Thanks for your help and Happy New Year !
Benoit

 
 
Nick Shulman responded:  2021-01-04
You need to give all of your peptides and standards new iRT values.

What I would recommend doing is removing the retention time predictor from your Skyline document, and then extracting chromatograms from a few replicates. Manually make sure that Skyline has chosen the correct peak for all of your peptides.

Then, go to:
Settings > Peptide Settings > Prediction > Calculator Button > Add
and create a new iRT database.
You will need to use the "Calibrate" button in order to assign appropriate iRT values to standards based on where those peptides were detected.

-- Nick
 
benoit fatou responded:  2021-01-04
Thanks for your reply Nick.
I have a question about what you are suggesting: after the appropriate iRT values edited, how does Skyline know that the retention time predictor will use the non-linear gradient settings in case of RT realignment?

Also, in which case(s) should we use the logarithmic or loess regression types?
Thanks for your help,
Benoit
 
Nick Shulman responded:  2021-01-04
Skyline does not care whether the gradient is linear or some weird curve. All that Skyline cares about is that there is a linear relationship between the iRT values for the peptide and the retention time at which the peptide elutes.

Even if your instrument method involves changing the mixture of solvents at a non-linear rate, it is always possible to find a set of iRT values for the peptides such that the mapping between iRT value and retention time is linear.

Is there something that I am not understanding about your question?

I am not sure whether there is ever any real reason to use the "Logarithmic" regression type in the Edit iRT Calculator dialog. That option was added because there was a scientist who had a set of iRT standards where there was a logarithmic relationship between the molecular weight of the molecule and its retention time, and, this option allowed the molecular weight to be used as the iRT score.

The Lowess option is good if you have a large number (a few dozen, maybe a hundred; I'm not sure what we intended) iRT standards. When you choose Lowess, instead of Skyline drawing a straight line between the iRT standards, you get a winding curve which in theory will much more precisely predict the retention time of all of the other peptides.
-- Nick
 
benoit fatou responded:  2021-01-04
Thanks!

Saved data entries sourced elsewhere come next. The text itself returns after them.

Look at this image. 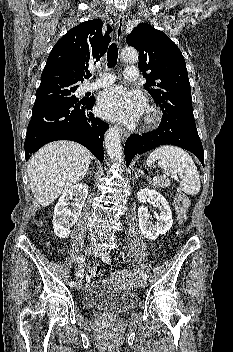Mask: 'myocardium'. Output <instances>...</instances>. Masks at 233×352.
<instances>
[{
  "label": "myocardium",
  "mask_w": 233,
  "mask_h": 352,
  "mask_svg": "<svg viewBox=\"0 0 233 352\" xmlns=\"http://www.w3.org/2000/svg\"><path fill=\"white\" fill-rule=\"evenodd\" d=\"M160 118V114L158 110L154 107H147L145 116H144V122L146 125H153L155 124Z\"/></svg>",
  "instance_id": "obj_1"
}]
</instances>
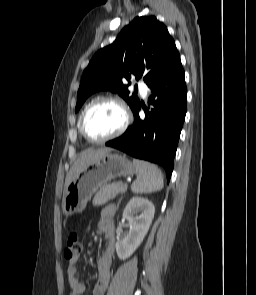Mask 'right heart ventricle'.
<instances>
[{"instance_id":"obj_1","label":"right heart ventricle","mask_w":256,"mask_h":295,"mask_svg":"<svg viewBox=\"0 0 256 295\" xmlns=\"http://www.w3.org/2000/svg\"><path fill=\"white\" fill-rule=\"evenodd\" d=\"M92 101H93V100H92ZM92 101H90V102L85 106L83 112H82L81 115H80V119H79V122H78V129H79L80 133H81V130H80V123H81L82 115H83L85 109L90 105V103H91ZM81 134H82V133H81Z\"/></svg>"}]
</instances>
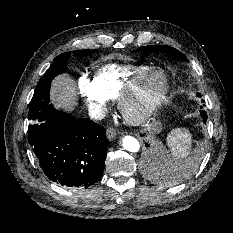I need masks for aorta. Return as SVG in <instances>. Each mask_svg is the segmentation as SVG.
I'll use <instances>...</instances> for the list:
<instances>
[{
  "label": "aorta",
  "instance_id": "762f6f07",
  "mask_svg": "<svg viewBox=\"0 0 233 233\" xmlns=\"http://www.w3.org/2000/svg\"><path fill=\"white\" fill-rule=\"evenodd\" d=\"M122 145L129 152H138L140 149L138 140L132 136H125L122 139Z\"/></svg>",
  "mask_w": 233,
  "mask_h": 233
}]
</instances>
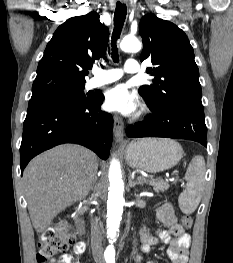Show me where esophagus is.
I'll use <instances>...</instances> for the list:
<instances>
[{
	"label": "esophagus",
	"mask_w": 233,
	"mask_h": 263,
	"mask_svg": "<svg viewBox=\"0 0 233 263\" xmlns=\"http://www.w3.org/2000/svg\"><path fill=\"white\" fill-rule=\"evenodd\" d=\"M123 1H126V0H123ZM113 120H114V136L117 142L123 143L124 142V122L121 119V117L118 116L117 114L113 116Z\"/></svg>",
	"instance_id": "obj_1"
}]
</instances>
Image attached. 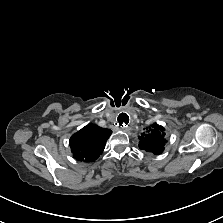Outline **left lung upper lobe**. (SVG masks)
<instances>
[{
	"instance_id": "obj_1",
	"label": "left lung upper lobe",
	"mask_w": 223,
	"mask_h": 223,
	"mask_svg": "<svg viewBox=\"0 0 223 223\" xmlns=\"http://www.w3.org/2000/svg\"><path fill=\"white\" fill-rule=\"evenodd\" d=\"M164 128L153 124L146 128L145 132L138 136L139 148L147 152L159 155L163 152L166 144Z\"/></svg>"
}]
</instances>
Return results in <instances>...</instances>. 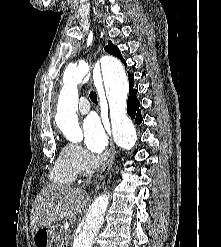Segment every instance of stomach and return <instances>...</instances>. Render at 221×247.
Listing matches in <instances>:
<instances>
[{
  "mask_svg": "<svg viewBox=\"0 0 221 247\" xmlns=\"http://www.w3.org/2000/svg\"><path fill=\"white\" fill-rule=\"evenodd\" d=\"M53 230L49 227L40 228L32 235V244L34 247H52Z\"/></svg>",
  "mask_w": 221,
  "mask_h": 247,
  "instance_id": "1",
  "label": "stomach"
}]
</instances>
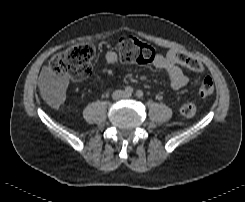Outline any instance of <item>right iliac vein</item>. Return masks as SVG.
<instances>
[{
  "label": "right iliac vein",
  "instance_id": "obj_1",
  "mask_svg": "<svg viewBox=\"0 0 245 202\" xmlns=\"http://www.w3.org/2000/svg\"><path fill=\"white\" fill-rule=\"evenodd\" d=\"M117 96H118V97H122V96H123V93H122V92H119V93L117 94Z\"/></svg>",
  "mask_w": 245,
  "mask_h": 202
}]
</instances>
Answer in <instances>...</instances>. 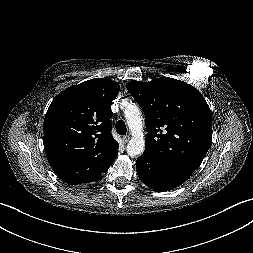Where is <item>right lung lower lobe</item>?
<instances>
[{
	"label": "right lung lower lobe",
	"instance_id": "right-lung-lower-lobe-1",
	"mask_svg": "<svg viewBox=\"0 0 253 253\" xmlns=\"http://www.w3.org/2000/svg\"><path fill=\"white\" fill-rule=\"evenodd\" d=\"M102 177H100L99 179H97L96 181H99Z\"/></svg>",
	"mask_w": 253,
	"mask_h": 253
}]
</instances>
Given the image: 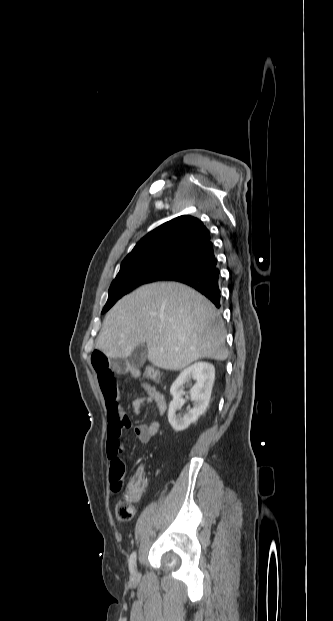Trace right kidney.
<instances>
[{"label":"right kidney","mask_w":333,"mask_h":621,"mask_svg":"<svg viewBox=\"0 0 333 621\" xmlns=\"http://www.w3.org/2000/svg\"><path fill=\"white\" fill-rule=\"evenodd\" d=\"M214 379L215 368L208 362H196L180 373L170 388L173 399L168 410V421L175 431L185 430L205 412L210 401ZM191 380L195 381L190 389L193 407L183 416L177 415L176 410L180 407L181 398L185 394L184 385Z\"/></svg>","instance_id":"obj_1"}]
</instances>
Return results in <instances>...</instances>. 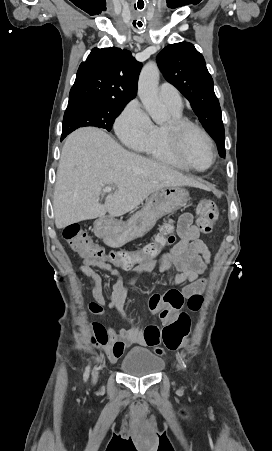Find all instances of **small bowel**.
Listing matches in <instances>:
<instances>
[{"label":"small bowel","mask_w":272,"mask_h":451,"mask_svg":"<svg viewBox=\"0 0 272 451\" xmlns=\"http://www.w3.org/2000/svg\"><path fill=\"white\" fill-rule=\"evenodd\" d=\"M164 234L168 235V238L159 236L157 243H167L168 250L159 258L140 264L128 278H124L106 260L92 258L89 270H84L82 265H79V270L92 281L94 301L88 304V310L93 314L102 315L107 307L114 309L129 325L128 329L114 327L108 329L111 343L105 348V353L110 362H116L128 345L147 344L145 329L142 330L122 311L132 286L142 272L157 268L165 272L170 281L175 284L190 281V284L182 291L169 290L163 295L153 294L150 297V310L159 312L160 317L166 322L178 314L177 312L184 305V298L197 295L205 289L204 275L211 261V254L207 245L200 239V230L193 224L192 214L188 212L182 214L176 226L166 227ZM176 237L179 238L177 242ZM94 267L108 272L115 280L109 302L105 297L102 276Z\"/></svg>","instance_id":"obj_1"}]
</instances>
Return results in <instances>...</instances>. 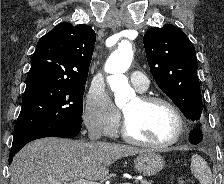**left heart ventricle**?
<instances>
[{
    "instance_id": "1",
    "label": "left heart ventricle",
    "mask_w": 224,
    "mask_h": 184,
    "mask_svg": "<svg viewBox=\"0 0 224 184\" xmlns=\"http://www.w3.org/2000/svg\"><path fill=\"white\" fill-rule=\"evenodd\" d=\"M129 122V129L135 137L163 143L170 140L177 129V119L173 111L164 104L144 105L135 98L123 107Z\"/></svg>"
}]
</instances>
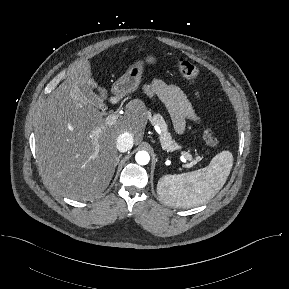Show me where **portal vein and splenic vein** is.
Returning <instances> with one entry per match:
<instances>
[{
  "instance_id": "1",
  "label": "portal vein and splenic vein",
  "mask_w": 289,
  "mask_h": 289,
  "mask_svg": "<svg viewBox=\"0 0 289 289\" xmlns=\"http://www.w3.org/2000/svg\"><path fill=\"white\" fill-rule=\"evenodd\" d=\"M118 120V115L113 113V114H110L106 119L105 121L107 122L108 125H114ZM181 160L183 162H186V160H189V161H192L193 158H192V155L187 153V152H181Z\"/></svg>"
}]
</instances>
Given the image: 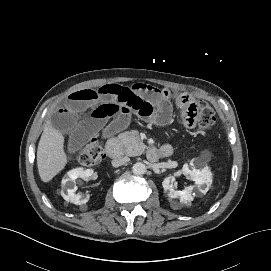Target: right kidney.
Wrapping results in <instances>:
<instances>
[{"label": "right kidney", "mask_w": 271, "mask_h": 271, "mask_svg": "<svg viewBox=\"0 0 271 271\" xmlns=\"http://www.w3.org/2000/svg\"><path fill=\"white\" fill-rule=\"evenodd\" d=\"M93 175L92 169H83L82 167L72 169L67 172V176L62 180L61 195L66 201H70L76 205L86 204L89 200V195L83 196L76 194L77 186L74 181L80 177L84 180L89 179Z\"/></svg>", "instance_id": "right-kidney-1"}]
</instances>
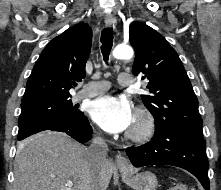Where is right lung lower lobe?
I'll use <instances>...</instances> for the list:
<instances>
[{
	"label": "right lung lower lobe",
	"instance_id": "obj_1",
	"mask_svg": "<svg viewBox=\"0 0 221 190\" xmlns=\"http://www.w3.org/2000/svg\"><path fill=\"white\" fill-rule=\"evenodd\" d=\"M64 132L71 136L73 139L77 140L80 143H84L91 138L92 128L89 124L87 117L84 115L82 118L69 125H53L43 127L41 129L35 130L33 132L27 133L25 135L18 136V140H23L33 134L39 132Z\"/></svg>",
	"mask_w": 221,
	"mask_h": 190
}]
</instances>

That is very helpful.

According to you just said, it might not be possible to refine the retention time from a linear to a non-linear gradient by "just" doing an unscheduled MRM experiment of the iRT peptides.
Thoughts?
Thnaks,
Benoit
 
Nick Shulman responded:  2021-01-04
Yes, I think that is possible.

On the Edit iRT Calculator dialog, if you push the "Add > Add iRT Database" button, I think Skyline transforms the iRT values of the new peptides using a linear regression on the peptides that are common between the two databases.

Someone else might be more of an expert on how this works. I am not sure whether that linear regression is performed on just the iRT standards, or whether all the common peptides participate. I also don't know whether the "Regression Type" on the Edit iRT Calculator dialog has any impact when you are adding another iRT database.
-- Nick
 
benoit fatou responded:  2021-01-04
I will definitely try that this week and get back to you if I have any questions/comments.